▶ [About this task]: Pictures in the entries below are excluded; copy only the lines from the one containing "Мебель для дома" to the one containing "Казахстан в XIII-первой половине ХҮ веках", both included.
━━━━━ Records
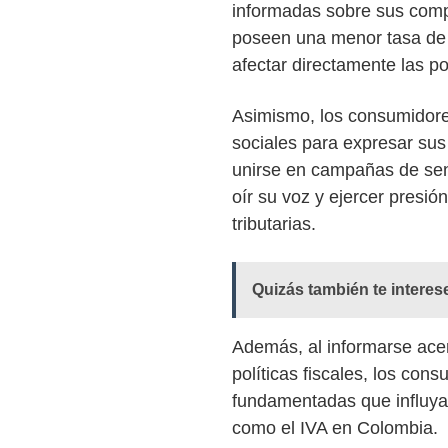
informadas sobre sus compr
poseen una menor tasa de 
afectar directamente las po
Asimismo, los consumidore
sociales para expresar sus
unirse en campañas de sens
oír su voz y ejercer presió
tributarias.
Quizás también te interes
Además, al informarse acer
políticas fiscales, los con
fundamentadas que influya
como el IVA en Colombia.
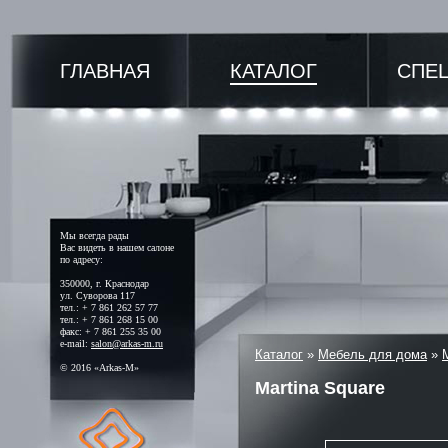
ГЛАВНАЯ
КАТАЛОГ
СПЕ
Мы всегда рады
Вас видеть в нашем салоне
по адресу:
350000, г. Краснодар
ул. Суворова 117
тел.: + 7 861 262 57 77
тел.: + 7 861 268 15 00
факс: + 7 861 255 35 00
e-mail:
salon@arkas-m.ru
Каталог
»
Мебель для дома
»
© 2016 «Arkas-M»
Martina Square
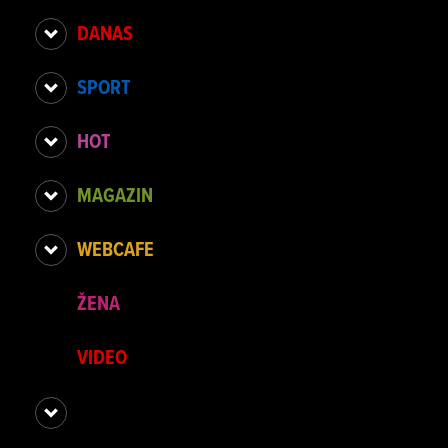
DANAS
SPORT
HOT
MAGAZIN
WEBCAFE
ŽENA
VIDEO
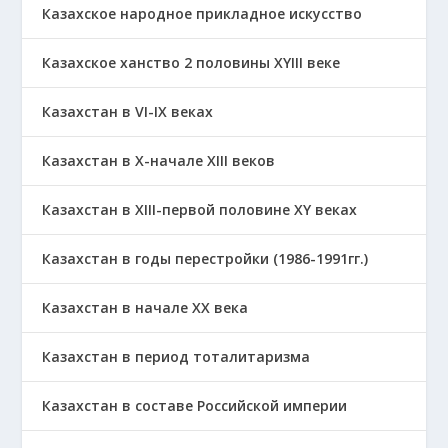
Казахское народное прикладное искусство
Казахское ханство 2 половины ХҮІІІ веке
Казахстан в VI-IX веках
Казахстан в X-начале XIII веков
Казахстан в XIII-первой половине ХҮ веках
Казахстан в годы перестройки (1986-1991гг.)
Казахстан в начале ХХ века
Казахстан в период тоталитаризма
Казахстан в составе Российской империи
━━━━━━━━━━
━━━━━ Records
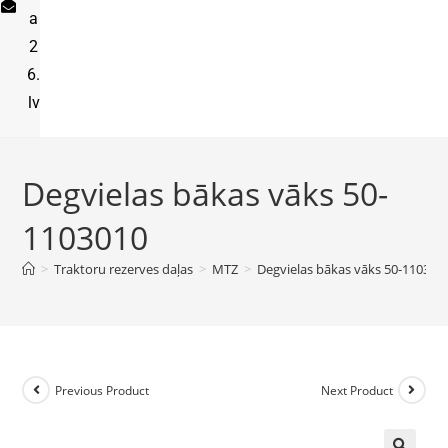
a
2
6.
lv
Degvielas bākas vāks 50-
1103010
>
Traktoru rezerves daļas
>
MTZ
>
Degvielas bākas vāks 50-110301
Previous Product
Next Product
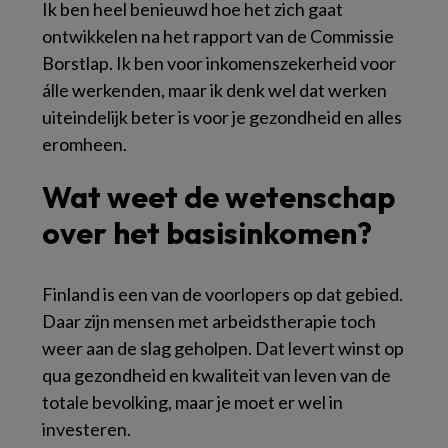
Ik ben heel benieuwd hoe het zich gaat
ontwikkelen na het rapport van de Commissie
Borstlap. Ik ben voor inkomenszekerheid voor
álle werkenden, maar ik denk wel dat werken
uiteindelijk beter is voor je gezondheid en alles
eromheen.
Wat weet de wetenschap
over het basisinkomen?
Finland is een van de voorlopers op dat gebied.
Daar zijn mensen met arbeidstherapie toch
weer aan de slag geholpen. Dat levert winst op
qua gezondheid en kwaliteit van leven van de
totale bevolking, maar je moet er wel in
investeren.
━━━━━━━━━━
▶ [Result below]:
Мебель для дома
»
© 2016 «Arkas-M»
Martina Square
DANAS
SPORT
HOT
MAGAZIN
WEBCAFE
ŽENA
VIDEO
Казахское народное прикладное искусство
Казахское ханство 2 половины ХҮІІІ веке
Казахстан в VI-IX веках
Казахстан в X-начале XIII веков
Казахстан в XIII-первой половине ХҮ веках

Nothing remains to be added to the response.